She's the Man

EntertainmentMoviesSportsAmanda BynesPersonal ServiceSammy Davis Jr.Vinnie Jones

Warning: "She's the Man" may just have you giggling like a little girl, even if you aren't one.

When Viola's (Amanda Bynes) soccer team is cut and her twin brother Sebastian (James Kirk) goes AWOL, she temporarily solves both problems by taking on his identity at Illyria Prep and joining the guys' team there. The problem is, in her manly guise, she falls for her roommate Duke Orsino (Channing Tatum) and becomes the reluctant object of affection for the pretty Olivia (Laura Ramsey).

Sound vaguely familiar? While some contemporary Shakespeare updates still obviously belong to the bard, like Baz Luhrmann's "Romeo + Juliet" tale of woe, other adaptations, such as "Strange Brew's" inebriated twist on "Hamlet," had scholars blindsided. Bynes' starring vehicle falls somewhere in between, borrowing the basic plot, a few names and the overall farcical tone from the gender-bending comedy "Twelfth Night."

"She's the Man" successfully taps into the secret desires of its target audience: young girls. After establishing a bit of girl power righteousness (Viola can too play soccer with the boys), the film allows girls to vicariously infiltrate the mysterious world of boys and share a giggle every time Viola's disguise barely escapes detection.
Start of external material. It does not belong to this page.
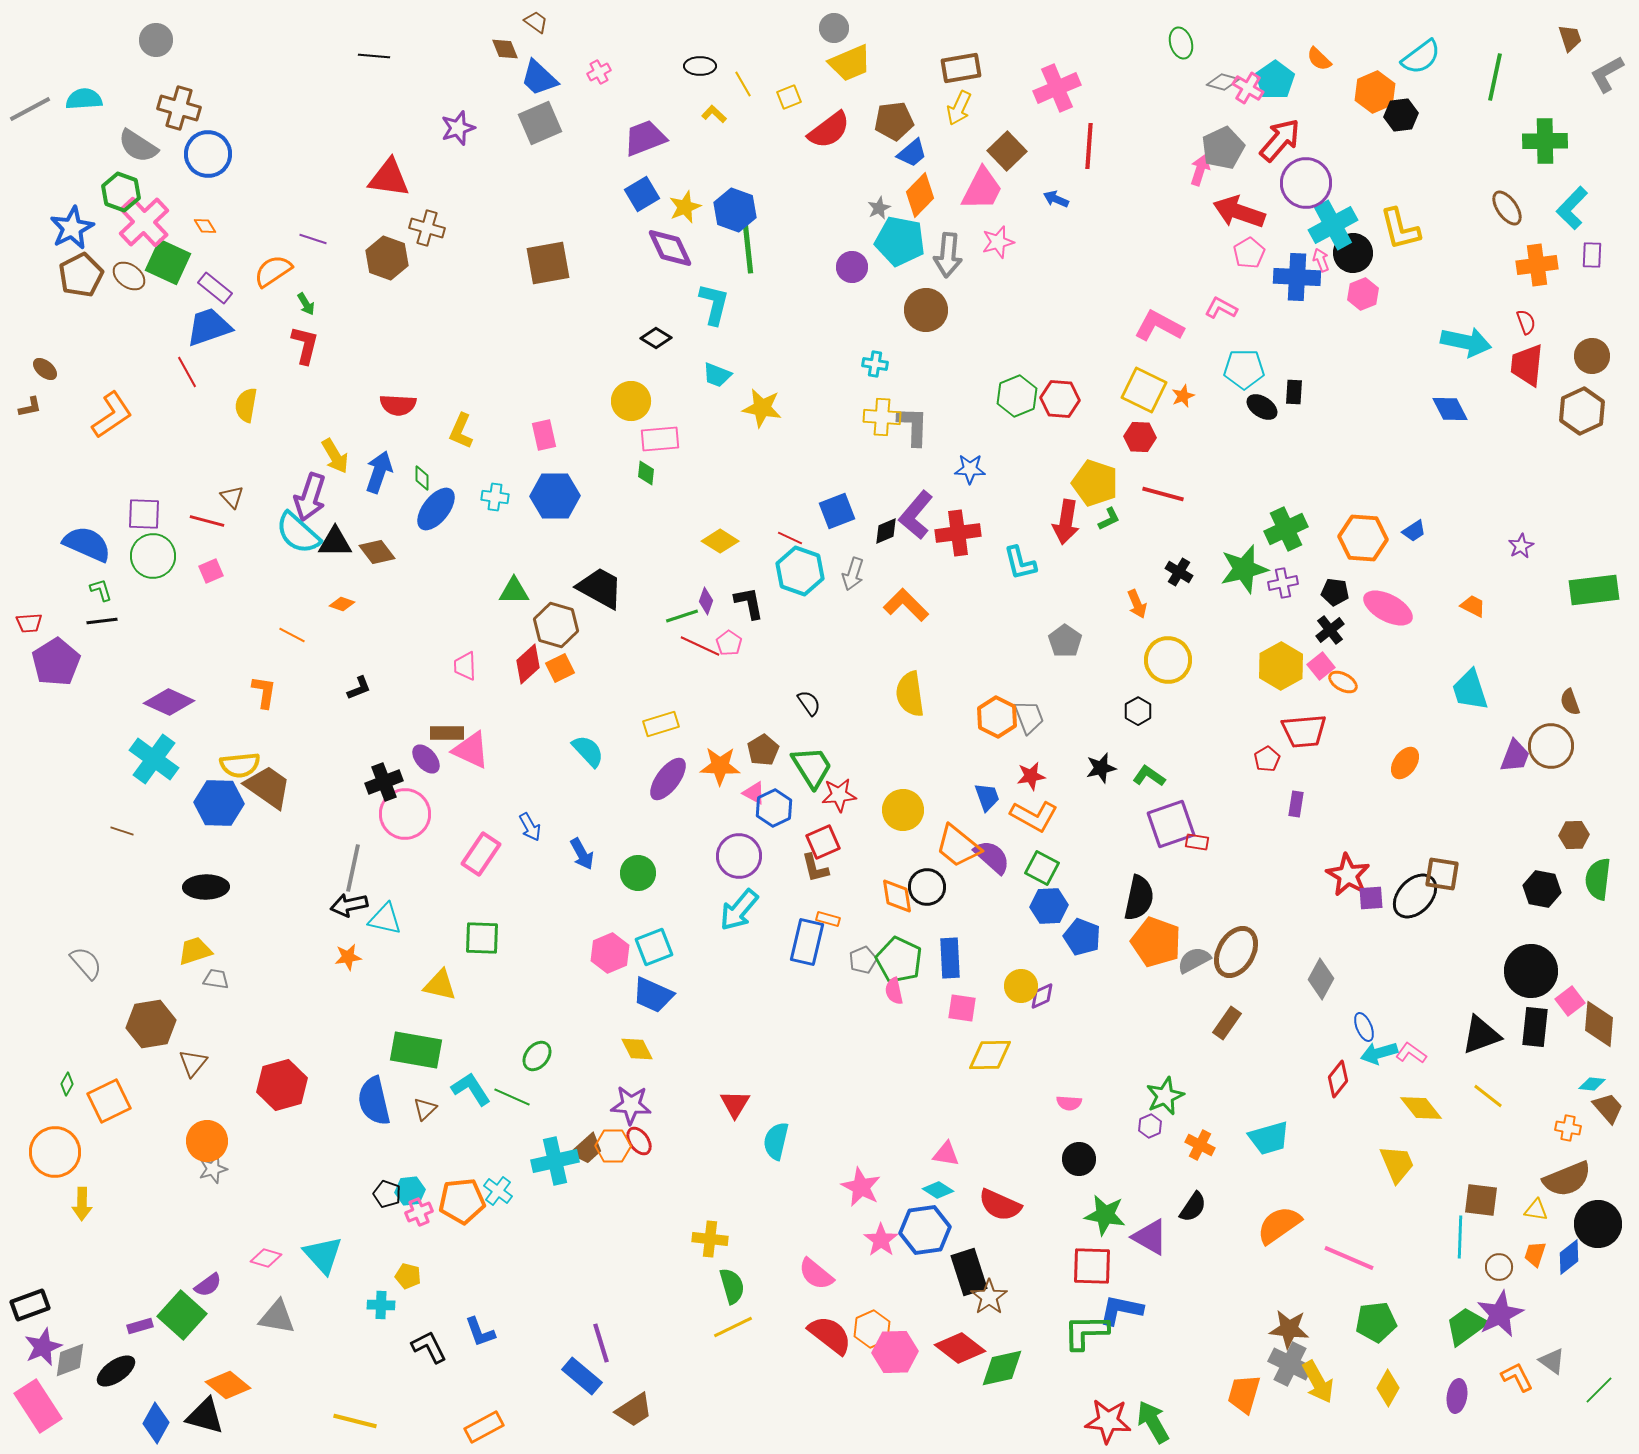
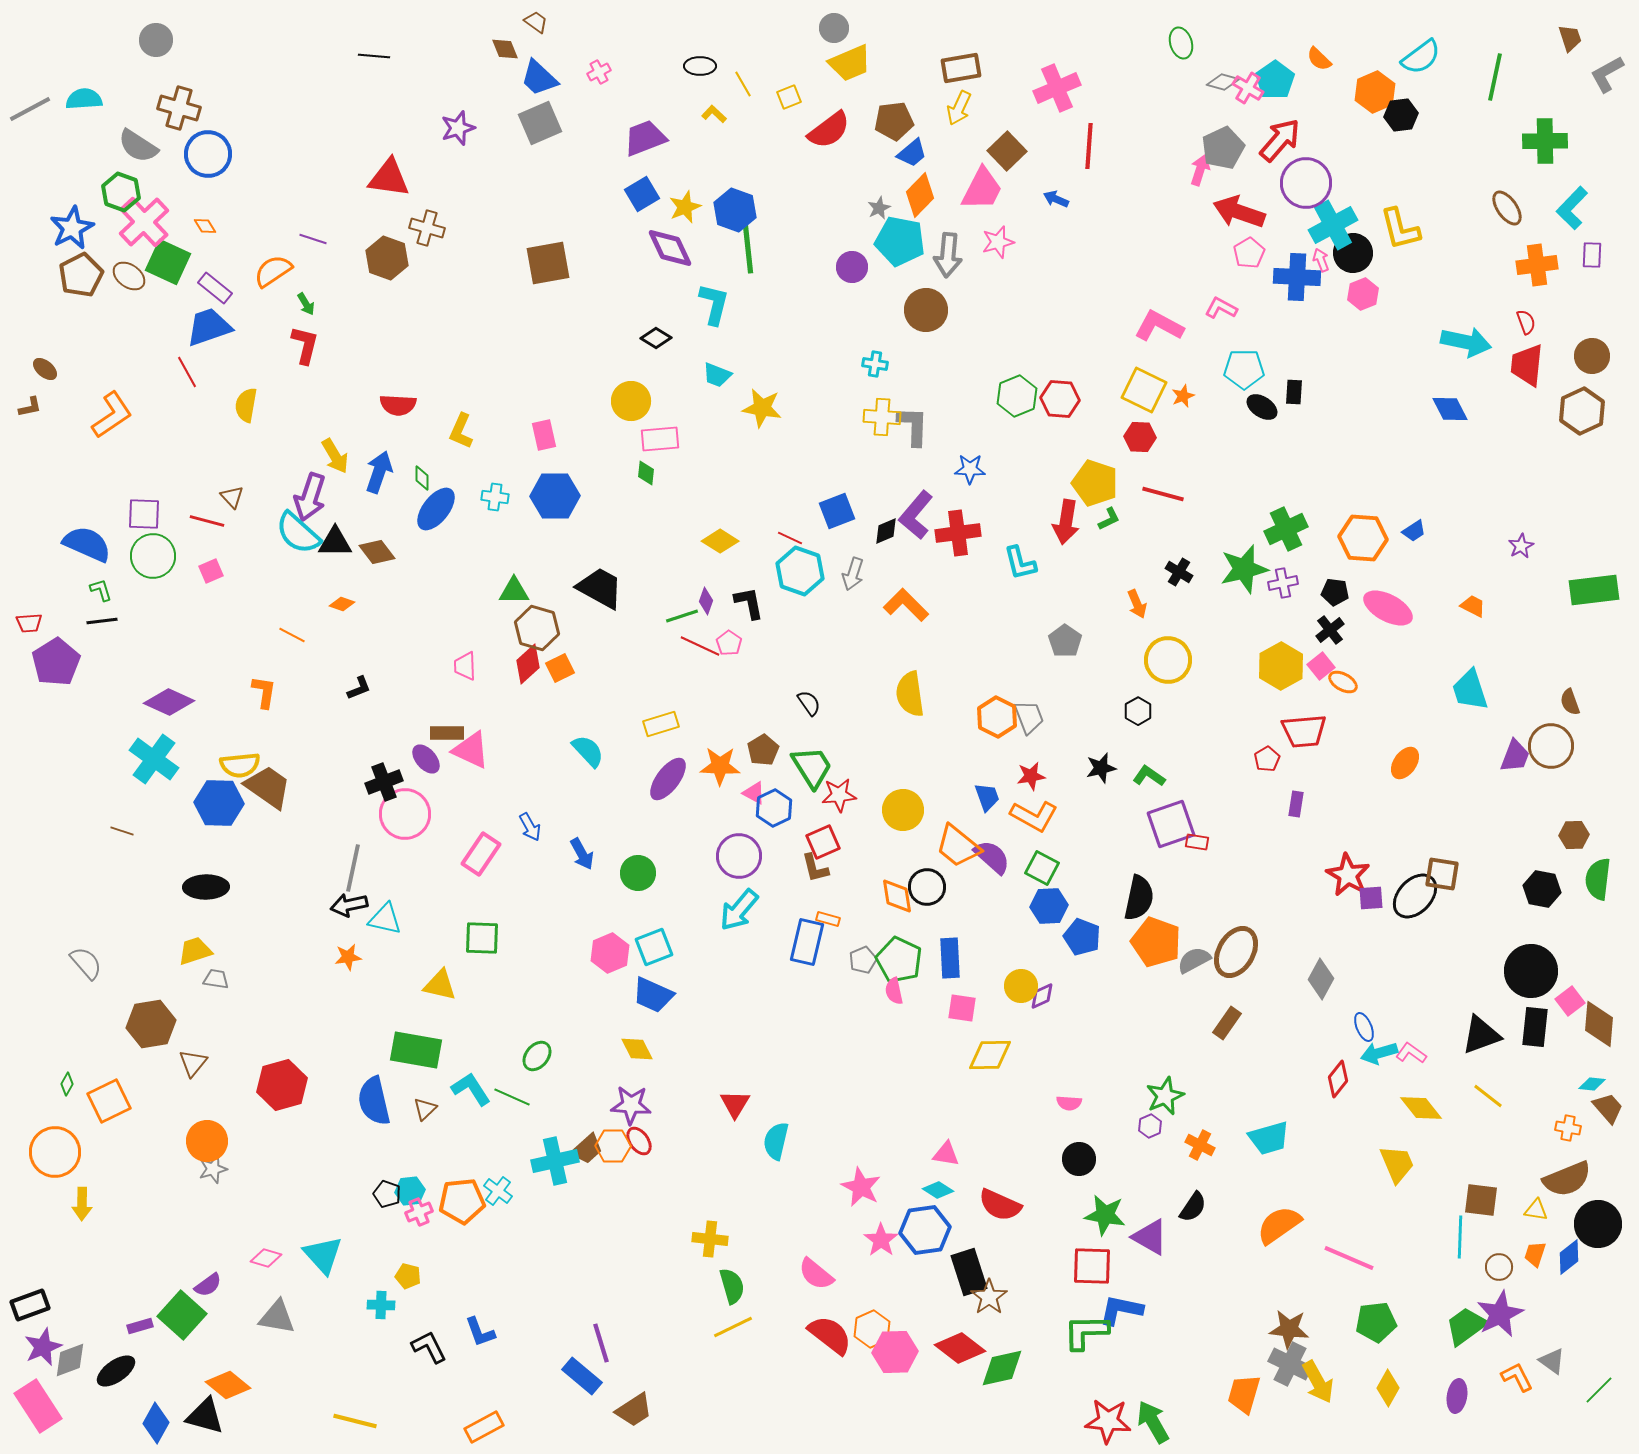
brown hexagon at (556, 625): moved 19 px left, 3 px down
And only by becoming a boy does Viola learn to embrace her inner girl, ultimately winning the hunky yet sensitive Duke and wearing a pretty dress to the debutante ball.
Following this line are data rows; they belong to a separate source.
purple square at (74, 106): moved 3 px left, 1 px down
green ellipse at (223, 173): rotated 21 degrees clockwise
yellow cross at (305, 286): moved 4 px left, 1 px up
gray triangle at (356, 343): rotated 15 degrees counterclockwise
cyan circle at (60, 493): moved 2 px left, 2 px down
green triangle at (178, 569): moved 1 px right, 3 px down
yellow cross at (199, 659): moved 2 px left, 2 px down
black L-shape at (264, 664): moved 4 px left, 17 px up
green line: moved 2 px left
Yes, there are quite a few gender cliches, but there's also a bit of gender irony. In most teen films there's the requisite makeover/shopping montage, but in this one, Viola gets a masculine makeunder in which she tries on different facial hair and has her breasts bound. But do we really care about this film's sneaky, subversive messages?

Well, no.

At 19-years-old, Bynes is a brave soul to dress in drag for the sake of comedy, especially when she physically makes an appalling teenage boy. The short hair makes her usually mobile facial expressions that much more exaggerated, and the padding just makes her look blocky, not masculine.

Her timing and physical comedy prowess, however, makes the whole ludicrous masquerade work. The most bizarre, yet hilarious aspect is her "male" speech, in which Viola mistakes hip-hop phrases for macho lingo and inexplicably affects an accent that's a cross between Sammy Davis Jr. and Billy Crystal's Fernando character. The rest of the cast members -- ranging from the attractive younger generation to adults Julie Hagerty, David Cross and Vinnie Jones -- are just as game, adding to the unrepentantly goofy comedy.

In the end, "She's the Man" is easy on the eyes and easy on the brain, not necessarily a bad thing for escapist fare. And iambic pentameter aside, that's just what the Bard intended "Twelfth Night" to be back in the day.